PHP will only handle certain charset-encodings [php.net] internally:

Encodings of the following types are safely used with PHP:
  1. A singlebyte encoding:
    • which has ASCII-compatible (ISO646 compatible) mappings for the characters in range of 00h to 7fh.
  2. A multibyte encoding:
    • which has ASCII-compatible mappings for the characters in range of 00h to 7fh.
    • which don't use ISO2022 escape sequences.
    • which don't use a value from 00h to 7fh in any of the compounded bytes that represents a single character.

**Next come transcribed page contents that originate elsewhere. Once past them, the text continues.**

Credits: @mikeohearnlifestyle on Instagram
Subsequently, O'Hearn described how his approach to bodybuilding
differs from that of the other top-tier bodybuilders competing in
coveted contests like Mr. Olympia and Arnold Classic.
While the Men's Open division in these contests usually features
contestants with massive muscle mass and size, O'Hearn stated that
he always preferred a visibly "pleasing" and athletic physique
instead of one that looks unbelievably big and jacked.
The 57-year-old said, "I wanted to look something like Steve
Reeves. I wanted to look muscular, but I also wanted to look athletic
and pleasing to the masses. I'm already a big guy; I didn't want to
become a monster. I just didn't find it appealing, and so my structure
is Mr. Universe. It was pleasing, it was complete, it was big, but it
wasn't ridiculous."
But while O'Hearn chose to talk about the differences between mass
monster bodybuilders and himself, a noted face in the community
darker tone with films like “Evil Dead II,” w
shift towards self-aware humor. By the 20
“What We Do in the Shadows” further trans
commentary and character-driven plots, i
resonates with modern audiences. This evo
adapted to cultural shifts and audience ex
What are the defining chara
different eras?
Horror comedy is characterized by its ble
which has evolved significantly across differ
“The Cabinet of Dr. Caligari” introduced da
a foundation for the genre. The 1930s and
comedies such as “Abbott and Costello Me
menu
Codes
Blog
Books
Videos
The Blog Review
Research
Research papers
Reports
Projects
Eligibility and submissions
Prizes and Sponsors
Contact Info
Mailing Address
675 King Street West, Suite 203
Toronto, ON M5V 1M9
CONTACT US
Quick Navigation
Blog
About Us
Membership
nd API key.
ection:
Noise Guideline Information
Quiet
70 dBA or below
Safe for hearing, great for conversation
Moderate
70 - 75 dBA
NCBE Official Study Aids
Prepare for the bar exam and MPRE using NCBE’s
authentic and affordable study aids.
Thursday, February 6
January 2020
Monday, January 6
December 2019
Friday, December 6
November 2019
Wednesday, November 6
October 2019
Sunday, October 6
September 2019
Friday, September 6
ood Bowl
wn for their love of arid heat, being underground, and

I have read of problems with PHP using utf-8 encoding internally (sorry, cannot now give any reference) and therefore have placed a note in my mind to make sure that I maintain iso-8859-1 encoding. This will clearly be determined by both the server-encoding and the page-script encoding (another mind-notated reference was of someone reporting that his page-script-encoding determined the php-internal-encoding).

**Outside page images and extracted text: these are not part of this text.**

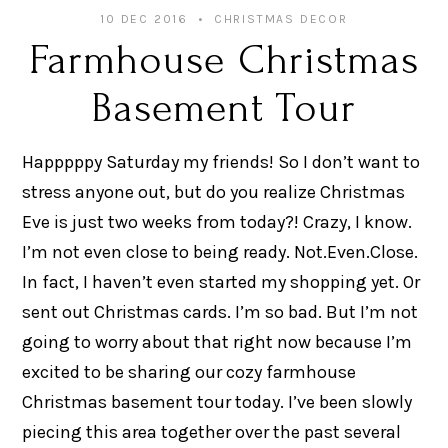
10 DEC 2016
CHRISTMAS DECOR
Farmhouse Christmas
Basement Tour
Happpppy Saturday my friends! So I don’t want to
stress anyone out, but do you realize Christmas
Eve is just two weeks from today?! Crazy, I know.
I’m not even close to being ready. Not.Even.Close.
In fact, I haven’t even started my shopping yet. Or
sent out Christmas cards. I’m so bad. But I’m not
going to worry about that right now because I’m
excited to be sharing our cozy farmhouse
Christmas basement tour today. I’ve been slowly
piecing this area together over the past several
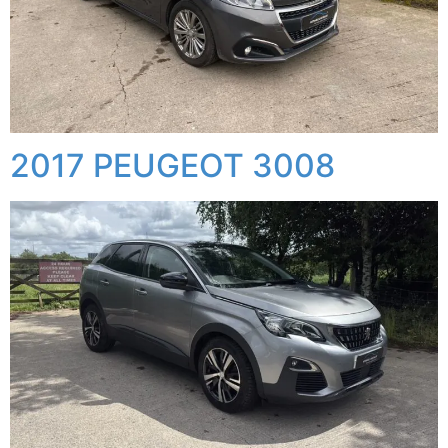
2017 PEUGEOT 3008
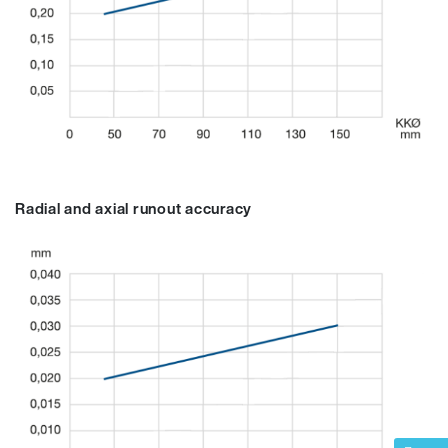
Radial and axial runout accuracy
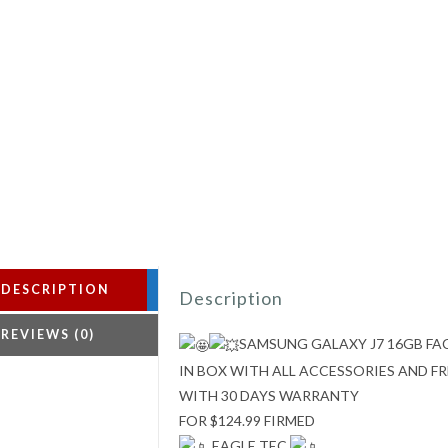
DESCRIPTION
Description
REVIEWS (0)
SAMSUNG GALAXY J7 16GB F
IN BOX WITH ALL ACCESSORIES AND 
WITH 30 DAYS WARRANTY
FOR $124.99 FIRMED
EAGLE TEC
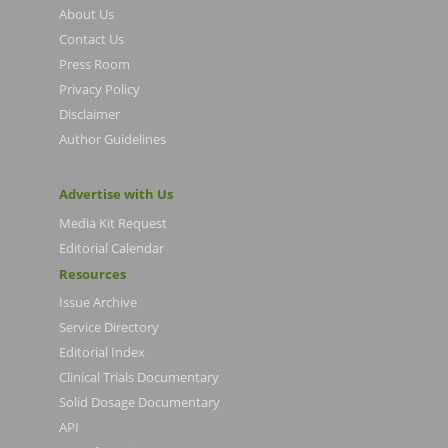
About Us
Contact Us
Press Room
Privacy Policy
Disclaimer
Author Guidelines
Advertise with Us
Media Kit Request
Editorial Calendar
Resources
Issue Archive
Service Directory
Editorial Index
Clinical Trials Documentary
Solid Dosage Documentary
API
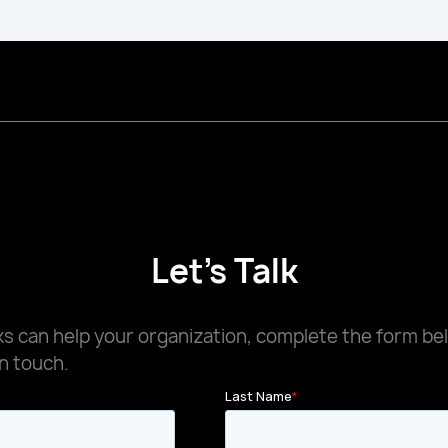
Let's Talk
 can help your organization, complete the form be
n touch.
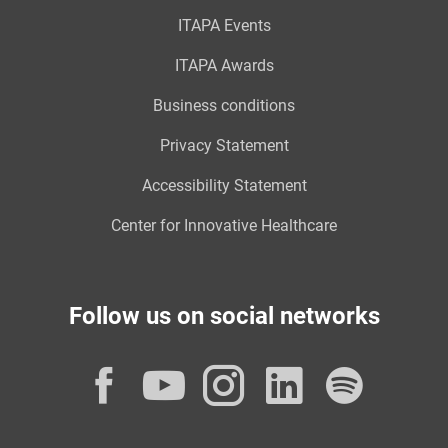
ITAPA Events
ITAPA Awards
Business conditions
Privacy Statement
Accessibility Statement
Center for Innovative Healthcare
Follow us on social networks
Facebook
YouTube
Instagram
LinkedI
Spot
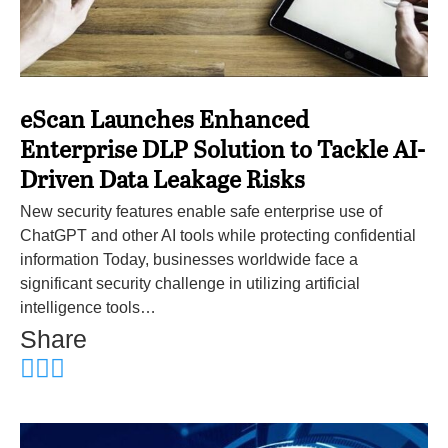
eScan Launches Enhanced
Enterprise DLP Solution to Tackle AI-
Driven Data Leakage Risks
New security features enable safe enterprise use of
ChatGPT and other AI tools while protecting confidential
information Today, businesses worldwide face a
significant security challenge in utilizing artificial
intelligence tools…
Share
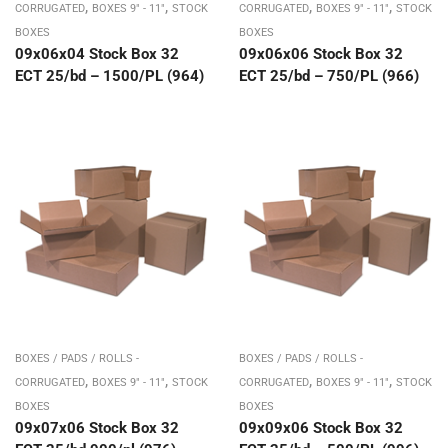
,
,
,
,
CORRUGATED
BOXES 9" - 11"
STOCK
CORRUGATED
BOXES 9" - 11"
STOCK
BOXES
BOXES
09x06x04 Stock Box 32
09x06x06 Stock Box 32
ECT 25/bd – 1500/PL (964)
ECT 25/bd – 750/PL (966)
BOXES / PADS / ROLLS -
BOXES / PADS / ROLLS -
,
,
,
,
CORRUGATED
BOXES 9" - 11"
STOCK
CORRUGATED
BOXES 9" - 11"
STOCK
BOXES
BOXES
09x07x06 Stock Box 32
09x09x06 Stock Box 32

You are now dealing with quite a chain of transference:

  1. page delivery from server
    (you have stated the <meta>-declared encoding, but what do the page-headers say?)
  2. <Form>-encoding (have you set a ACCEPT-CHARSET attribute?)
    The default is "usually considered to be the character encoding used to transmit the document containing the FORM" but, in your situation, I would trust nothing!
  3. POST delivery from browser
    (check the headers again)
  4. reception by PHP
    (check the php-internal-encoding)
  5. delivery of results by PHP
    (what do you use to convert encoding? You have a choice of iconv [php.net], Multibyte Strings [php.net] or GNU Recode [php.net])

I have looked around and cannot really see where to start to fix the problem
The above should fix that!

ergophobe

11:37 pm on Sep 23, 2005 (gmt 0)

WebmasterWorld Senior Member 10+ Year Member Top Contributors Of The Month



I have a fairly lengthy post on this problem.

[webmasterworld.com...]

Look down the whole thread first as much of the meat is towards the bottom and coopster assembled a bunch of relevant links at the very end.

One problem that may be very hard to surmount is if your users carelessly paste in text isn't displaying the characters as they expect, but they don't notice and send it as is.

StupidScript

11:59 pm on Sep 23, 2005 (gmt 0)

WebmasterWorld Senior Member 10+ Year Member



Great stuff, AlexK. And a very good thread note, ergophobe. I'm going to wait on the sidelines for now ... ;)

AlexK

5:08 am on Sep 24, 2005 (gmt 0)

WebmasterWorld Senior Member 10+ Year Member Top Contributors Of The Month



ergophobe:
I have a fairly lengthy post on this problem.

Wow! *That*'s a good post! Thank goodness somebody with direct-experience of this issue answered!

I am also going to take a little space to promote my Class on RFC-Compliant Request/Response Headers [webmasterworld.com] (roundly ignored by everybody!) since it offers the chance to programmatically-discover the charsets available/sent. One item that I wanted to add to the Class was to be able to auto-convert charsets, but felt I had insufficient experience at this point to tackle it. Hence my interest in this topic, and thanks once again for your posting.